Doctors tracking swine flu in California are investigating a new theory: What if it didn't originate in Mexico but instead had been floating around the border region for months?
Growing evidence in California suggests that early flu cases had no apparent origin in Mexico. Many of the early California victims — including the first two cases — say they hadn't traveled to Mexico and had no contact with pigs. Some may have fallen ill before the first Mexicans did.
Those cases contradict the conventional understanding of how the strain originated. They could also offer important clues about the future trajectory of the disease. Other cases here and in other states, as well as abroad, have clear links with Mexico.
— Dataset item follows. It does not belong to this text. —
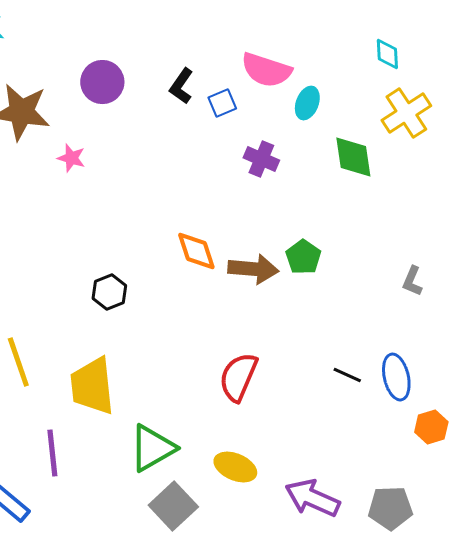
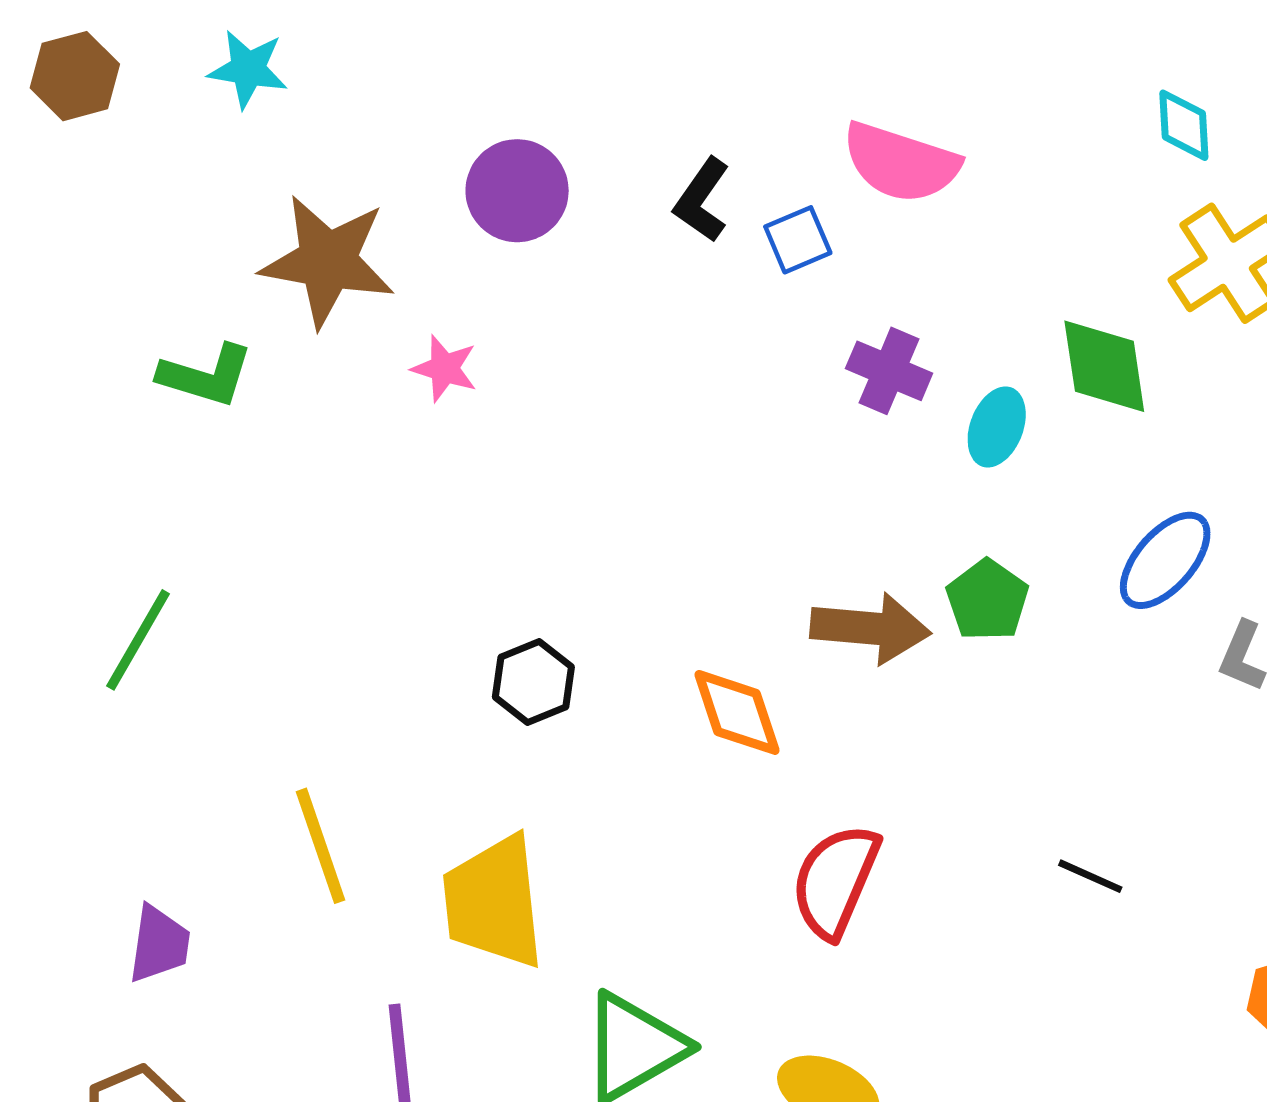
cyan ellipse: (307, 103) -> (997, 427), moved
orange diamond: (196, 251) -> (737, 712), moved
blue ellipse: (396, 377) -> (1165, 560), moved, turned 54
Michael Shaw, associate director for laboratory science for the influenza division of the Centers for Disease Control and Prevention, said the flu theoretically could have appeared first in California, but he cautioned against drawing any conclusions since the strain also exhibited genetic characteristics traceable to Eurasia.
The first case discovered in California was a 10-year-old boy in San Diego County, who fell ill with a fever March 30.
Health authorities stumbled upon the case by chance. The boy had a throat swab taken at a clinic during a random check, a common procedure by health officials to monitor illness around the U.S.-Mexico border. "We got lucky," said Chavez.
Tests revealed the flu virus didn't match any typical human flu subtype. The CDC received samples April 14 and determined the cause to be the now well-known A/H1N1 influenza.